Porém, Hércules poderia ser remetido facilmente às Colunas de Hércules, pois esse era um nome de referência na geografia antiga.

Bom, e praticamente ficamos por aqui, ainda que possamos estabelecer outro tipo de relações. 
Por exemplo, seguindo Hércules temos Lira e Cisne. São dois símbolos conhecidos. A lira está ligada a Apolo, mas também ao filho Orfeu - poeta e um dos Argonautas, ligados à viagem de Jasão. Por outro lado, o Cisne esteve ligado a mitos de passagem do Atlântico, por Lohengrin.
Seguindo por esta ordem, surgiria imediatamente Pégaso, Cefeu, Cassiopeia, o que se liga directamente a toda a história de Andrómeda e Perseu. 

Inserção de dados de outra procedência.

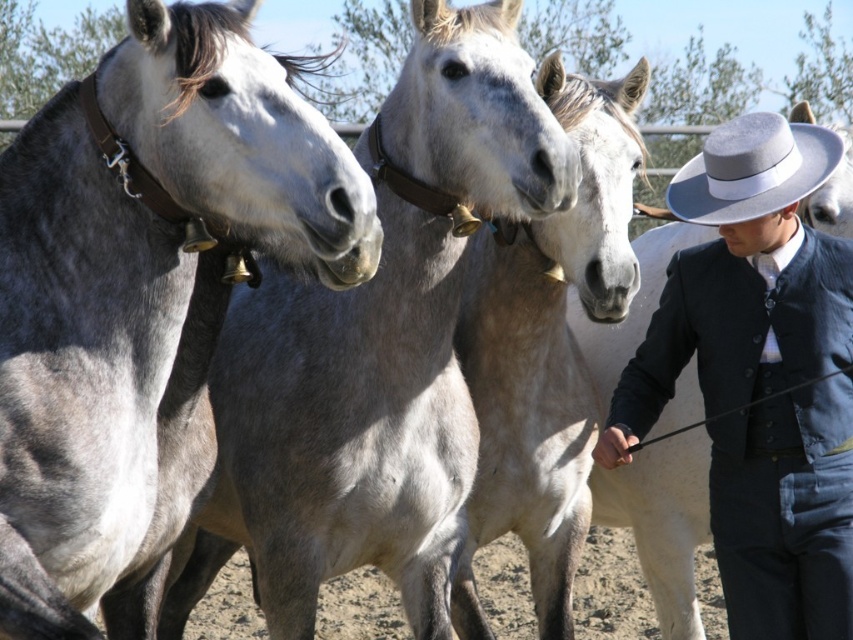 You are a farmer who needs to lead the gray matte horse at left and the gray smooth horse at center to a stable that is 25 inches wide. Can both horses fit side by side through the entrance?

The distance between the gray matte horse at left and gray smooth horse at center is 20.23 inches, which is less than the 25 inch width of the stable entrance. Therefore, both horses can fit side by side through the entrance.

You are a photographer setting up equipment to capture the scene of the gray matte horse at left and the dark blue fabric jacket at center right. You need to ensure both subjects are fully visible in your frame. Given that your camera has a fixed focal length, which subject should you position closer to the camera to maintain their full visibility without cropping?

The gray matte horse at left is wider than the dark blue fabric jacket at center right. To maintain full visibility without cropping, position the gray matte horse at left closer to the camera since its larger width requires more space in the frame. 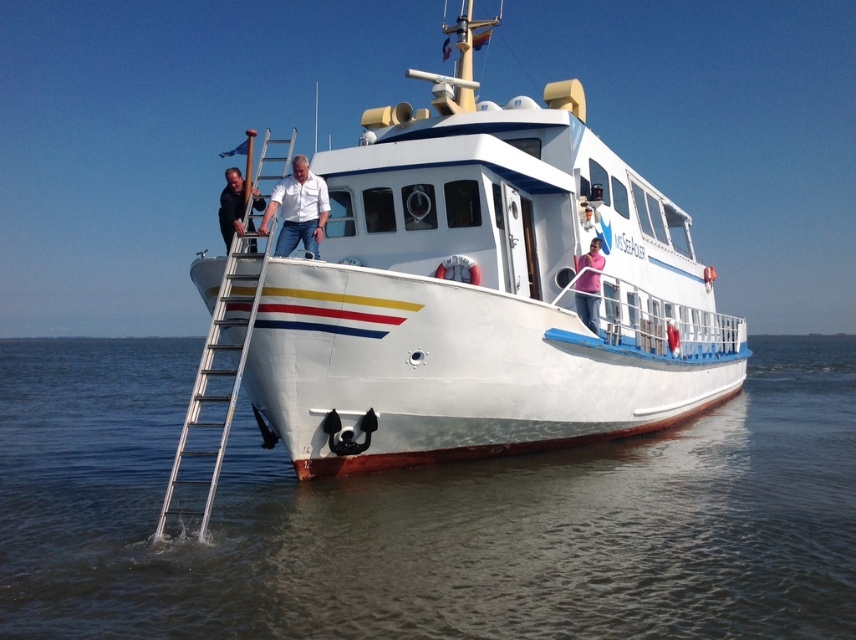 You are a passenger on the MS Seeholder and need to reach the pink fabric shirt at upper right. Which direction should you move from the silver metallic ladder at left to get there?

The silver metallic ladder at left is positioned on the left side of the pink fabric shirt at upper right, so you should move to the right from the silver metallic ladder at left to reach the pink fabric shirt at upper right.

You are a painter who needs to climb the ladder to reach the top of the boat. Considering the size of the silver metallic ladder at left and the white matte shirt at center, which object is more suitable for climbing?

The silver metallic ladder at left has a larger size compared to the white matte shirt at center, so the ladder is more suitable for climbing.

Para se manter algum nexo, deveríamos considerar a visão antiga, de Colombo, que ligaria directamente o Atlântico à Índia e Etiópia. De facto, Cefeu surge como rei da Etiópia, e assim Andrómeda surgiria como associada a uma Índia presa. Andrómeda sofria punição de Neptuno, o que poderia referir-se à proibição de navegações, mas seria salva por Perseu. O corte da cabeça da Medusa, poderia ser um corte da liderança dos Medos, que colocou os Persas no comando.
Por outro lado, Cappela, a cabra, e Auriga, pela quadriga, ligariam à Grécia e/ou à Itália, ainda que esta relação seja menos clara, tal como a Ursa Maior poderia ligar à parte continental europeia, onde o urso era um símbolo (por exemplo, o "Ber" em Berna ou Berlim estão-lhe associados). Isto implicaria uma associação geográfica algo grosseira, mas que tem sentido nas representações antigas do mundo.

É claro que tudo isto são meras especulações, mas um maior estudo poderá permitir outras conexões. De qualquer forma, este tipo de ligação sempre me parece fazer mais sentido do que a simples ideia difundida de que a associação de constelações corresponderia a ver figuras desenhadas pelas estrelas... algo que só em raros casos tem algum sentido, mesmo com grande esforço de imaginação.